**RECORDS FOR THIS TASK**
⁂

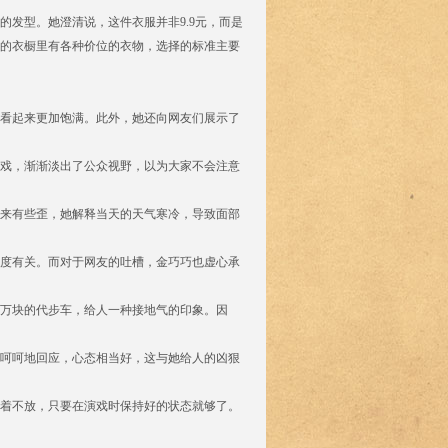
的发型。她澄清说，这件衣服并非9.9元，而是
她的衣橱里有各种价位的衣物，选择的标准主要
看起来更加饱满。此外，她还向网友们展示了
戏，渐渐淡出了公众视野，以为大家不会注意
来有些歪，她解释当天的天气寒冷，导致面部
度有关。而对于网友的吐槽，金巧巧也虚心承
万块的代步车，给人一种接地气的印象。因
呵呵地回应，心态相当好，这与她给人的凶狠
揪着不放，只要在演戏时保持好的状态就够了。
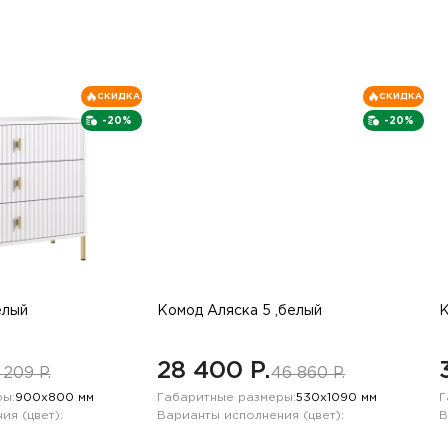
СКИДКА
СКИДКА
-20%
-20%
елый
Комод Аляска 5 ,белый
К
28 400 P.
 209 P.
46 860 P.
ы:
900х800 мм
Габаритные размеры:
530х1090 мм
Г
ия (цвет):
Варианты исполнения (цвет):
В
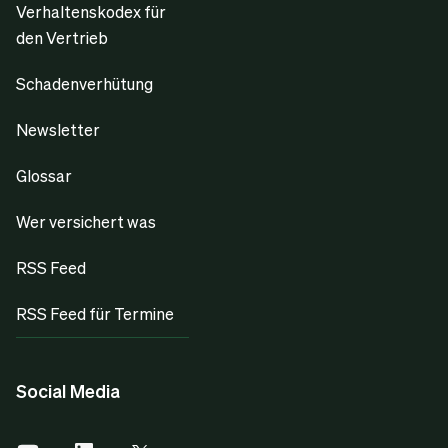
Verhaltenskodex für
den Vertrieb
Schadenverhütung
Newsletter
Glossar
Wer versichert was
RSS Feed
RSS Feed für Termine
Social Media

⁂

**AIM OF THE EXERCISE**
The pictures in the listing above are to be dropped, and everything else reproduced exactly.

**EXERCISE RESPONSE**
的发型。她澄清说，这件衣服并非9.9元，而是
她的衣橱里有各种价位的衣物，选择的标准主要
看起来更加饱满。此外，她还向网友们展示了
戏，渐渐淡出了公众视野，以为大家不会注意
来有些歪，她解释当天的天气寒冷，导致面部
度有关。而对于网友的吐槽，金巧巧也虚心承
万块的代步车，给人一种接地气的印象。因
呵呵地回应，心态相当好，这与她给人的凶狠
揪着不放，只要在演戏时保持好的状态就够了。
СКИДКА
СКИДКА
-20%
-20%
елый
Комод Аляска 5 ,белый
К
28 400 P.
 209 P.
46 860 P.
ы:
900х800 мм
Габаритные размеры:
530х1090 мм
Г
ия (цвет):
Варианты исполнения (цвет):
В
Verhaltenskodex für
den Vertrieb
Schadenverhütung
Newsletter
Glossar
Wer versichert was
RSS Feed
RSS Feed für Termine
Social Media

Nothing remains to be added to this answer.